The task ->
Every line below that holds the string "livslängd" should be copied out.

---------- Input records

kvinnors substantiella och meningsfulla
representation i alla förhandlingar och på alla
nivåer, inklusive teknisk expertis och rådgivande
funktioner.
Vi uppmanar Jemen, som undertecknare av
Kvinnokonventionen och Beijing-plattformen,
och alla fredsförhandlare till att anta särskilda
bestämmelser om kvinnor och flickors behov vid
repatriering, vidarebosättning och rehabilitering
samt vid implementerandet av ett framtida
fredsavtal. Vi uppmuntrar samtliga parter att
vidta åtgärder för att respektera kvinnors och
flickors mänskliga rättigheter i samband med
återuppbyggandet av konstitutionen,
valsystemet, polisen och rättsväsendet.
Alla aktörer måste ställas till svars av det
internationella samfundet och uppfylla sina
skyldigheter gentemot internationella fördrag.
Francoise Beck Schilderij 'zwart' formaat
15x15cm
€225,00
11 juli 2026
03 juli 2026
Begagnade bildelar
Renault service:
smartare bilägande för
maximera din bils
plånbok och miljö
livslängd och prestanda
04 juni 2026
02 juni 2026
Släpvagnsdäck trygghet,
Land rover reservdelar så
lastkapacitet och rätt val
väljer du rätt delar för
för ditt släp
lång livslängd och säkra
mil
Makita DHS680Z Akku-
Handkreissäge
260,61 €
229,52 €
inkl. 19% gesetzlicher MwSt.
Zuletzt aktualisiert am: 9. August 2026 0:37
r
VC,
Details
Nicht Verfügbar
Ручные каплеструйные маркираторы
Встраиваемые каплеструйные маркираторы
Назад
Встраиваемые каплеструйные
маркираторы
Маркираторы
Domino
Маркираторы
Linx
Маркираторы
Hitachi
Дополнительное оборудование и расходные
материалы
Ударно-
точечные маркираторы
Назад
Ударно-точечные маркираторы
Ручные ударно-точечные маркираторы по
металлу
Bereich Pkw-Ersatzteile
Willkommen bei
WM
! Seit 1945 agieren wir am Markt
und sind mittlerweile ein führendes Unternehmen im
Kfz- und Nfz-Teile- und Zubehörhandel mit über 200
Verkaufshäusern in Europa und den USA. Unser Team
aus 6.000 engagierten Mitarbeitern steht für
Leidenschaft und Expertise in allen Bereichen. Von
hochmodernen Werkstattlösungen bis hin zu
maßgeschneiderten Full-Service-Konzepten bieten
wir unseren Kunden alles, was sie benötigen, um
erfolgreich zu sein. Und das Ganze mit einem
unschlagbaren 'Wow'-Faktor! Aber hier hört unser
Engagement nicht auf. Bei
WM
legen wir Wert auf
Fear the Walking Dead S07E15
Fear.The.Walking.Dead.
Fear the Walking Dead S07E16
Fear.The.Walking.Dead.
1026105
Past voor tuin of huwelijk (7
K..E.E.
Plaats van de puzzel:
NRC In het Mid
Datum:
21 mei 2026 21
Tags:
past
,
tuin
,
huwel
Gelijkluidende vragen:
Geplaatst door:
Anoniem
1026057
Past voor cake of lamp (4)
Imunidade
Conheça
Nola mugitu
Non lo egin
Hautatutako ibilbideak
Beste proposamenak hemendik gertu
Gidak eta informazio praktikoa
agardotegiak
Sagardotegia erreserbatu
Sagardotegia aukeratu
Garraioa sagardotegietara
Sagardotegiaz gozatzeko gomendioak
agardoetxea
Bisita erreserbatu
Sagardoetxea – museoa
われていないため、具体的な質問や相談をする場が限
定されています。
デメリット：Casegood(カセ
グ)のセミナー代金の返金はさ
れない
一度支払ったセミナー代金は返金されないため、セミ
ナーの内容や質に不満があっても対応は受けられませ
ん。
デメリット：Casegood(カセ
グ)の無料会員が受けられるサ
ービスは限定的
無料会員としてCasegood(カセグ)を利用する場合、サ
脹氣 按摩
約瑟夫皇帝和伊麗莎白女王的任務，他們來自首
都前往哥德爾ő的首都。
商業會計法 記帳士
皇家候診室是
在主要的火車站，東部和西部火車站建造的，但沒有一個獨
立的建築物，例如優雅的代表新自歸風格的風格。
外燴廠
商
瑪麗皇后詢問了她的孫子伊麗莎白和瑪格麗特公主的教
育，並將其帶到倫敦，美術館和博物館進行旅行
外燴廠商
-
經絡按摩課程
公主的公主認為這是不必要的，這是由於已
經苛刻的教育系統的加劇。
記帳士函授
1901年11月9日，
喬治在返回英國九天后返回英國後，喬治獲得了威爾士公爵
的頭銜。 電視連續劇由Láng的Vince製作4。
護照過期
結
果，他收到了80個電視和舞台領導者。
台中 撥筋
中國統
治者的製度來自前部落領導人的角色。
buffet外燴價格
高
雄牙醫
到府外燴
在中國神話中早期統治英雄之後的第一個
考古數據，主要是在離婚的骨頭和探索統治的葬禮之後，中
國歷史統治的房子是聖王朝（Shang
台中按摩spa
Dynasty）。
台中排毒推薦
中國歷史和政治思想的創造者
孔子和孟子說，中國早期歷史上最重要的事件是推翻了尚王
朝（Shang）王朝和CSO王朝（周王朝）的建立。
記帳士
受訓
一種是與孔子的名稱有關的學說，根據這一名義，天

--------------------

Response below ->
livslängd och prestanda
lång livslängd och säkra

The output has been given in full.